Don’t drag your feet. Be Bold. Insights for new CEOs
Assess talent rapidly and make the changes instantly.
Successful initiatives require the right people in the right seats. By far, the most common specific regret acknowledged by first-time CEOs is that they didn’t act faster to remove people in key roles.
Most CEOs wish that within their first six months in the job they had narrowed their agenda and quickened their pace. Select a few high impact organizational priorities, stay thoroughly focused on them, and then drive to completion with a relentless sense of urgency.
Stop doing your old job.
New CEOs have to establish their own leadership identity – but that’s particularly hard for those promoted internally, who must quickly achieve the requisite escape velocity to be viewed as “a boss, not a buddy.” Start
by identifying the specific things you did in your previous jobs that you will now delegate and distance yourself from – even if you’re convinced you can still do them better than anyone else.
Immerse yourself in the Board
New CEOs are often surprised by how much of their time is consumed by board-related activities – but they shouldn’t be. Experienced CEOs advise spending anywhere from 20 to 30 percent of your time on the care and feeding of your Board. Make it a top priority to get to know them personally, help them get to know you, and recognize that almost nothing is more important than quickly striking the right balance between seeking their guidance and providing them with direction.
You are the company’s face to the world
Most executives spend years learning how to manage what goes on inside the company.

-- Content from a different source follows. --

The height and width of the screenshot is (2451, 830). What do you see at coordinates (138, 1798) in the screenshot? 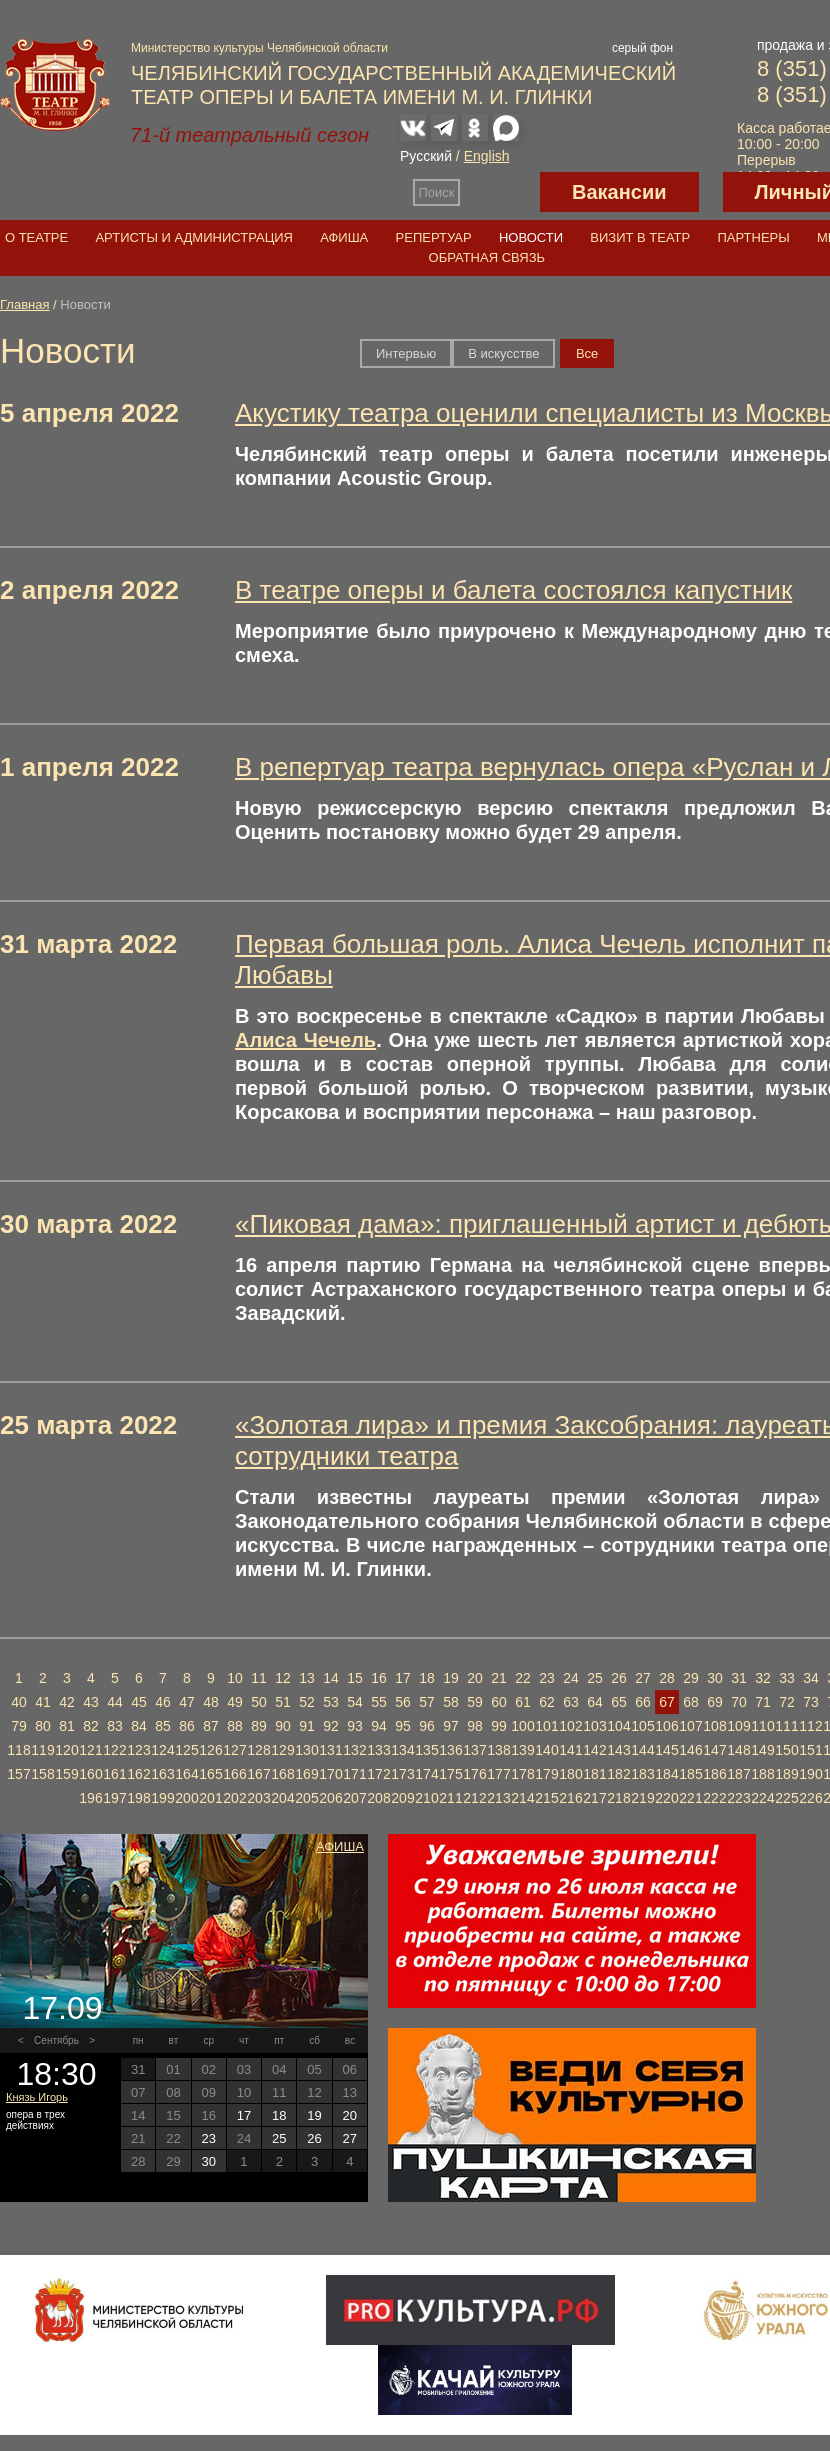 I see `198` at bounding box center [138, 1798].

But the moment they become CEO, they need to make a quick pivot and turn much of their attention to the outside world – not just customers, but investors, shareholders, analysts and the media. It’s almost like learning a whole new job – including some critical lessons on what you can and can’t say, when, and to whom.
Find a few people you can confide in
Most CEOs tell us the cliche? is true: It’s an inherently lonely job. As early as you can, identify a select group of confidants, coaches and trusted advisors, including some incumbent or retired CEOs. Every CEO needs some safe outlets – people with whom they can be candid, seek advice, admit to uncertainty, and just let their hair down once in a while.